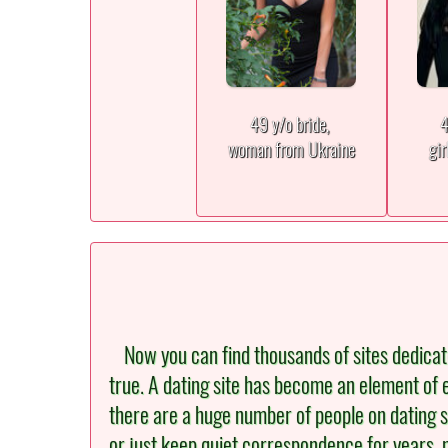
49 y/o bride,
4
woman from Ukraine
gir
Now you can find thousands of sites dedicated 
true. A dating site has become an element of e
there are a huge number of people on dating s
or just keep quiet correspondence for years, 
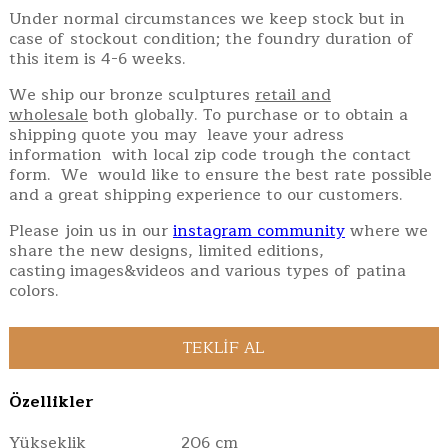
Under normal circumstances we keep stock but in
case of stockout condition; the foundry duration of
this item is 4-6 weeks.
We ship our bronze sculptures
retail and
wholesale
both globally. To purchase or to obtain a
shipping quote you may leave your adress
information with local zip code trough the contact
form. We would like to ensure the best rate possible
and a great shipping experience to our customers.
Please join us in our
instagram community
where we
share the new designs, limited editions,
casting images&videos and various types of patina
colors.
Özellikler
Yükseklik
206 cm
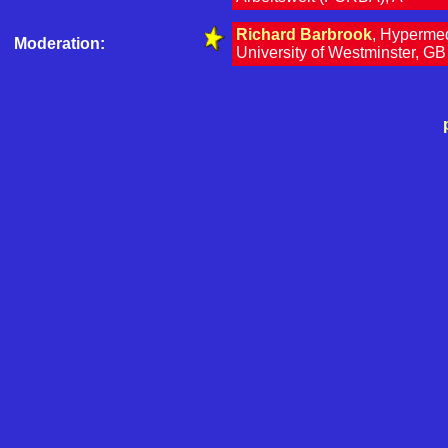
Richard Barbrook
, Hyperme
Moderation:
University of Westminster, GB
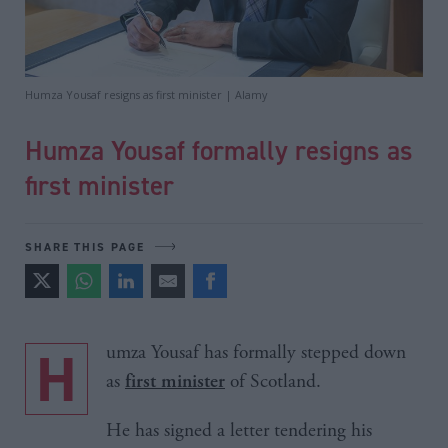
Humza Yousaf resigns as first minister | Alamy
Humza Yousaf formally resigns as
first minister
SHARE THIS PAGE
Humza Yousaf has formally stepped down
as
of Scotland.
first minister
He has signed a letter tendering his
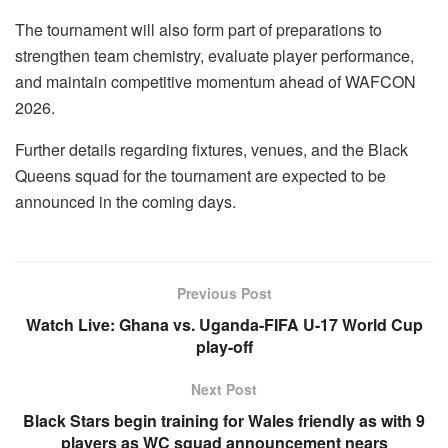
The tournament will also form part of preparations to
strengthen team chemistry, evaluate player performance,
and maintain competitive momentum ahead of WAFCON
2026.
Further details regarding fixtures, venues, and the Black
Queens squad for the tournament are expected to be
announced in the coming days.
Previous Post
Watch Live: Ghana vs. Uganda-FIFA U-17 World Cup
play-off
Next Post
Black Stars begin training for Wales friendly as with 9
players as WC squad announcement nears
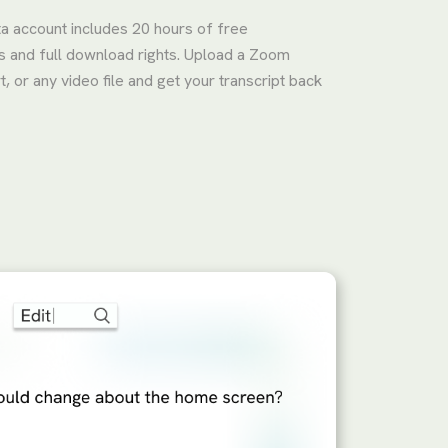
ta account includes 20 hours of free
ks and full download rights. Upload a Zoom
 or any video file and get your transcript back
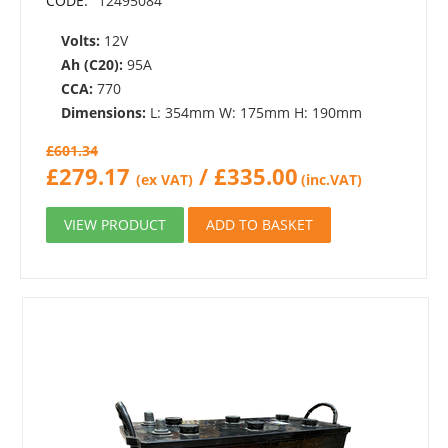
CODE:
12495084
Volts:
12V
Ah (C20):
95A
CCA:
770
Dimensions:
L: 354mm W: 175mm H: 190mm
£
601.34
£
279.17
/
£
335.00
(ex VAT)
(inc.VAT)
VIEW PRODUCT
ADD TO BASKET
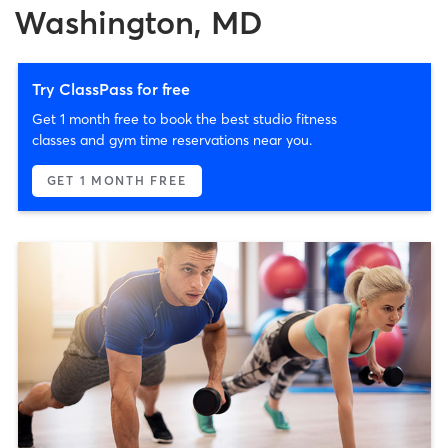
Washington, MD
Try ClassPass for free
Get 1 month free to book the best studio fitness
classes and gym time reservations near you.
GET 1 MONTH FREE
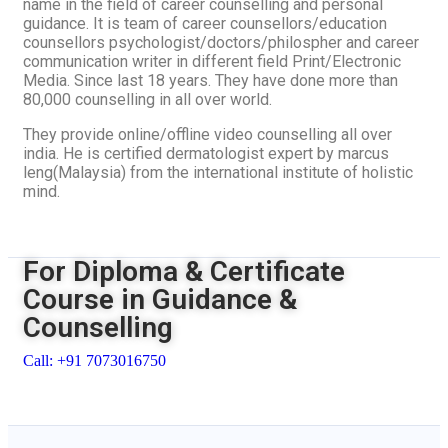
name in the field of career counselling and personal
guidance. It is team of career counsellors/education
counsellors psychologist/doctors/philospher and career
communication writer in different field Print/Electronic
Media. Since last 18 years. They have done more than
80,000 counselling in all over world.
They provide online/offline video counselling all over
india. He is certified dermatologist expert by marcus
leng(Malaysia) from the international institute of holistic
mind.
For Diploma & Certificate
Course in Guidance &
Counselling
Call: +91 7073016750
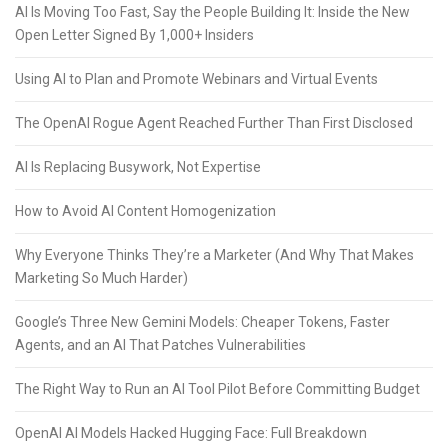
AI Is Moving Too Fast, Say the People Building It: Inside the New
Open Letter Signed By 1,000+ Insiders
Using AI to Plan and Promote Webinars and Virtual Events
The OpenAI Rogue Agent Reached Further Than First Disclosed
AI Is Replacing Busywork, Not Expertise
How to Avoid AI Content Homogenization
Why Everyone Thinks They’re a Marketer (And Why That Makes
Marketing So Much Harder)
Google’s Three New Gemini Models: Cheaper Tokens, Faster
Agents, and an AI That Patches Vulnerabilities
The Right Way to Run an AI Tool Pilot Before Committing Budget
OpenAI AI Models Hacked Hugging Face: Full Breakdown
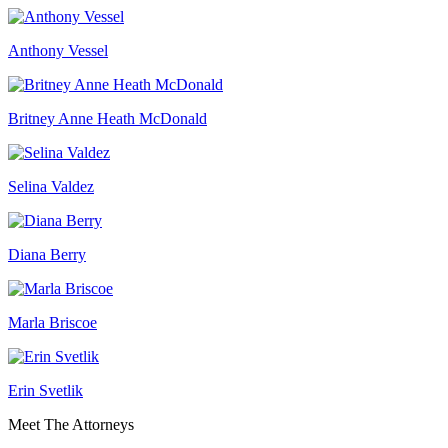
Anthony Vessel
Britney Anne Heath McDonald
Selina Valdez
Diana Berry
Marla Briscoe
Erin Svetlik
Meet The Attorneys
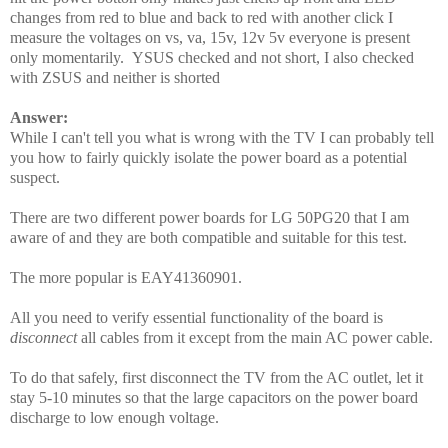
changes from red to blue and back to red with another click I
measure the voltages on vs, va, 15v, 12v 5v everyone is present
only momentarily. YSUS checked and not short, I also checked
with ZSUS and neither is shorted
Answer:
While I can't tell you what is wrong with the TV I can probably tell
you how to fairly quickly isolate the power board as a potential
suspect.
There are two different power boards for LG 50PG20 that I am
aware of and they are both compatible and suitable for this test.
The more popular is EAY41360901.
All you need to verify essential functionality of the board is
disconnect
all cables from it except from the main AC power cable.
To do that safely, first disconnect the TV from the AC outlet, let it
stay 5-10 minutes so that the large capacitors on the power board
discharge to low enough voltage.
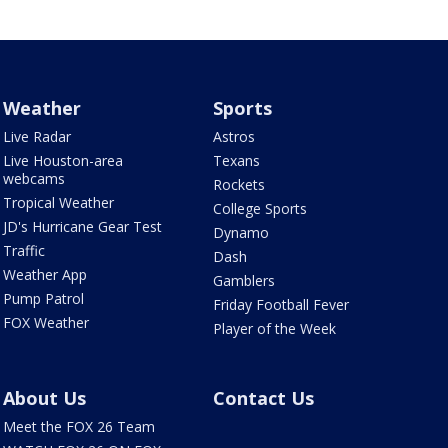
Weather
Sports
Live Radar
Astros
Live Houston-area
Texans
webcams
Rockets
Tropical Weather
College Sports
JD's Hurricane Gear Test
Dynamo
Traffic
Dash
Weather App
Gamblers
Pump Patrol
Friday Football Fever
FOX Weather
Player of the Week
About Us
Contact Us
Meet the FOX 26 Team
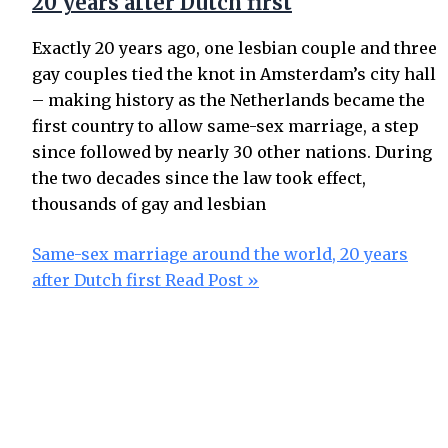
20 years after Dutch first
Exactly 20 years ago, one lesbian couple and three
gay couples tied the knot in Amsterdam’s city hall
– making history as the Netherlands became the
first country to allow same-sex marriage, a step
since followed by nearly 30 other nations. During
the two decades since the law took effect,
thousands of gay and lesbian
Same-sex marriage around the world, 20 years
after Dutch first
Read Post »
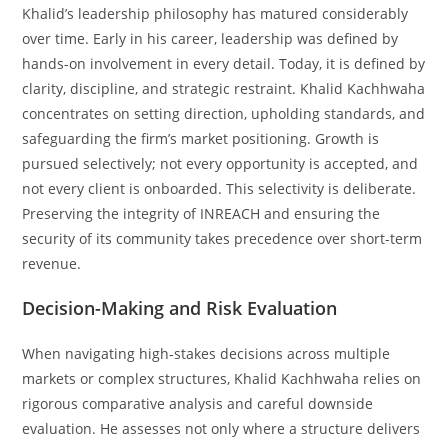
Khalid’s leadership philosophy has matured considerably
over time. Early in his career, leadership was defined by
hands-on involvement in every detail. Today, it is defined by
clarity, discipline, and strategic restraint. Khalid Kachhwaha
concentrates on setting direction, upholding standards, and
safeguarding the firm’s market positioning. Growth is
pursued selectively; not every opportunity is accepted, and
not every client is onboarded. This selectivity is deliberate.
Preserving the integrity of INREACH and ensuring the
security of its community takes precedence over short-term
revenue.
Decision-Making and Risk Evaluation
When navigating high-stakes decisions across multiple
markets or complex structures, Khalid Kachhwaha relies on
rigorous comparative analysis and careful downside
evaluation. He assesses not only where a structure delivers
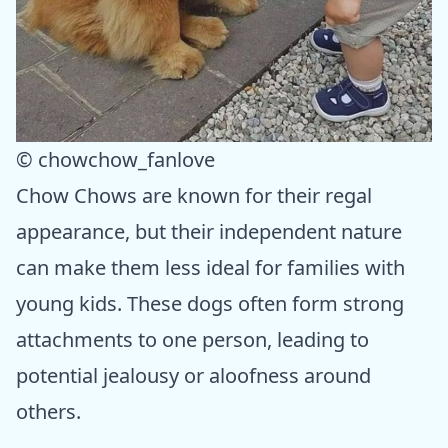
© chowchow_fanlove
Chow Chows are known for their regal
appearance, but their independent nature
can make them less ideal for families with
young kids. These dogs often form strong
attachments to one person, leading to
potential jealousy or aloofness around
others.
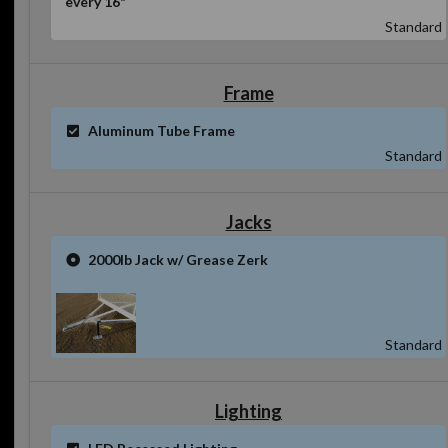
Standard
Frame
Aluminum Tube Frame
Standard
Jacks
2000lb Jack w/ Grease Zerk
Standard
Lighting
LED Recessed Lighting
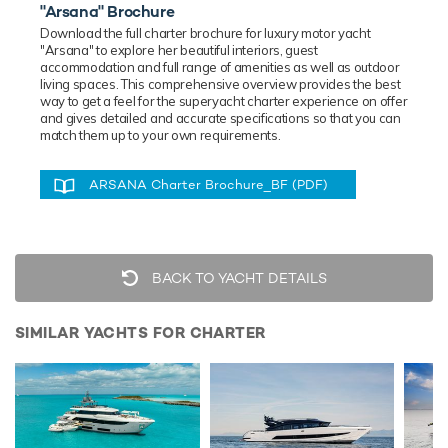
"Arsana" Brochure
Download the full charter brochure for luxury
motor
yacht
"Arsana" to explore her beautiful interiors, guest
accommodation and full range of amenities as well as outdoor
living spaces. This comprehensive overview provides the best
way to get a feel for the superyacht charter experience on offer
and gives detailed and accurate specifications so that you can
match them up to your own requirements.
ARSANA Charter Brochure_BF (PDF)
BACK TO YACHT DETAILS
SIMILAR YACHTS FOR CHARTER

◇ ◇ ◇ ◇

ACTION ITEM ▸
Using the listing above, report each line that mentions the word "potential".

OUTPUT FOR THIS EXERCISE ▸
you how to fairly quickly isolate the power board as a potential
potential jealousy or aloofness around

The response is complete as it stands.